Re: ISE2.3 mab PC authentication fails - SERVER Dead Issue - wired

mannygawadcco · ‎05-01-2018

Hi,

I have a PoC in one of my client, below devices are used;

ISE 2.3v

Catalyst 3750-G (IOS 12.2(55)SE10) and IOS 12.2(55)SE5 --- tried both version but still having the same issue as mentioned below.

I was having an issue in the LAB setup of my ISE (PoC), i can see that my switch is able to get the authorization policy based on the attached debug output but it's not able to enforce the policy or redirection to the interface level. It's showing that "Critical Authorization is in effect for domain(s) DATA" and having full access to network - it is happening on a MAB for PC only (guest PC),

Please note that it was able to get a proper profile for phone, printer & APs. I don't even have an issue with dot1x as it was also working fine.

I just have an issue with a guest PC connecting to wired port.

Please refer to the switch config and debug output for reference.

Anyone can help me please or anyone had the same issue and got fixed.

Thanks,

Rob Ingram · ‎05-01-2018

Hi,
The logs do indicate - "%AUTHMGR-7-RESULT: Authentication result 'server dead' from 'mab' for client" - which would mean the radius server is dead.....but then again prior to that you do get an access-accept from the radius server (not sure from the timestamp at what point that was), so the aaa server was previously alive.

If you are seeing "Critical Authorization is in effect for domain(s) DATA" then that would indicate the NAD (the switch) has connectivity issues with the radius server. Run "show aaa server" and see if the radius server is up or dead.

mannygawadcco · ‎05-01-2018

I dont even know the cause of the issue, and if you notice, both radius and nad are in the same vlan.

What could be the issue in this case?

mannygawadcco · ‎05-01-2018

Show aaa servers is showing radius is up!

Rob Ingram · ‎05-01-2018

Ok, I've re-read your original email, you state all other devices are working ok - pc, phones, printers and AP. Correct?

The interface configure for Gi1/0/11 does not have "no authentication open" configured therefore it must be in closed mode. The output from Gi1/0/11 shows dot1x and mab failed, therefore all authentications failed, so therefore no access on that port (because it's in closed mode). So I'd say what you are seeing is the expected result.

If you want some kind of guest access, you'll have to configure an Authorisation rule on the radius server (I assume ISE?) and permit access using mab, perhaps using CWA or return a DACL limiting access

Rob Ingram · ‎05-01-2018

EDIT: duplicate post

mannygawadcco · ‎05-01-2018

Hi,

So you mean that if i make it authentication close, i will not be experiencing server dead for mab?

Rob Ingram · ‎05-02-2018

Actually I'd expect "Access-Reject" sent from radius when you fail dot1x and mab, I can't see that in the output you attached, I would not have expected to see the Critical Auth VLAN.
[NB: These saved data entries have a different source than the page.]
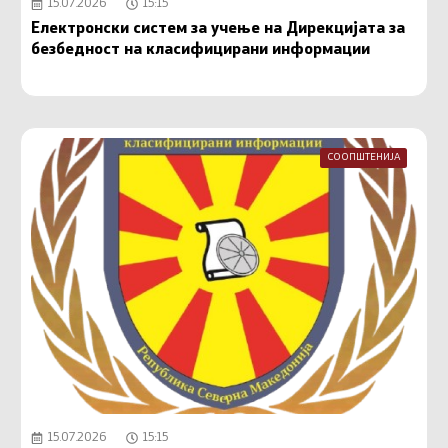
15.07.2026
15:15
Електронски систем за учење на Дирекцијата за
безбедност на класифицирани информации
СООПШТЕНИЈА
15.07.2026
15:15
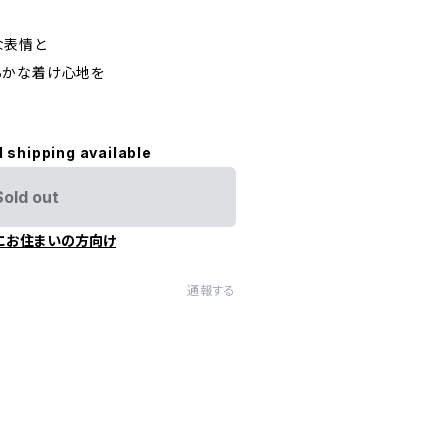
な表情と
らかな着け心地を
l shipping available
Sold out
にお住まいの方向け
通報する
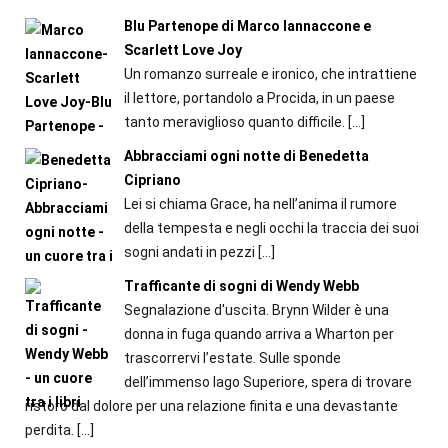
Blu Partenope di Marco Iannaccone e
Scarlett Love Joy
Un romanzo surreale e ironico, che intrattiene
il lettore, portandolo a Procida, in un paese
tanto meraviglioso quanto difficile.
[…]
Abbracciami ogni notte di Benedetta
Cipriano
Lei si chiama Grace, ha nell’anima il rumore
della tempesta e negli occhi la traccia dei suoi
sogni andati in pezzi
[…]
Trafficante di sogni di Wendy Webb
Segnalazione d'uscita. Brynn Wilder è una
donna in fuga quando arriva a Wharton per
trascorrervi l’estate. Sulle sponde
dell’immenso lago Superiore, spera di trovare
ristoro dal dolore per una relazione finita e una devastante
perdita.
[…]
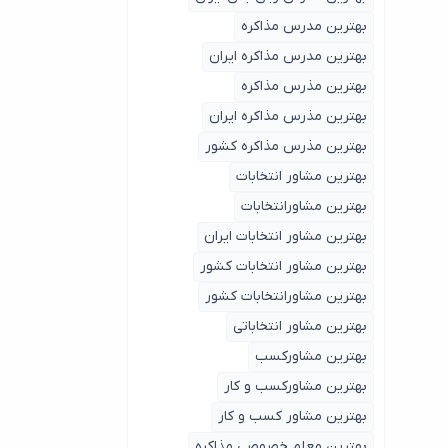
بهترین مدرس مذاکره
بهترین مدرس مذاکره ایران
بهترین مذرس مذاکره
بهترین مذرس مذاکره ایران
بهترین مذرس مذاکره کشور
بهترین مشاور انتخابات
بهترین مشاورانتخابات
بهترین مشاور انتخابات ایران
بهترین مشاور انتخابات کشور
بهترین مشاورانتخابات کشور
بهترین مشاور انتخاباتی
بهترین مشاورکسب
بهترین مشاورکسب و کار
بهترین مشاور کسب و کار
بهترین معلم خصوصی مذاکره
To answer your question "authentication event server dead action" is used when the aaa server is "dead" and not responding, to authorise existing/new sessions into the vlan configured.

Have a look at this page (although it is for 3750 v15.x) it has instructions on for Guest VLAN, although it might just be simplier to authorise the guest on the radius server.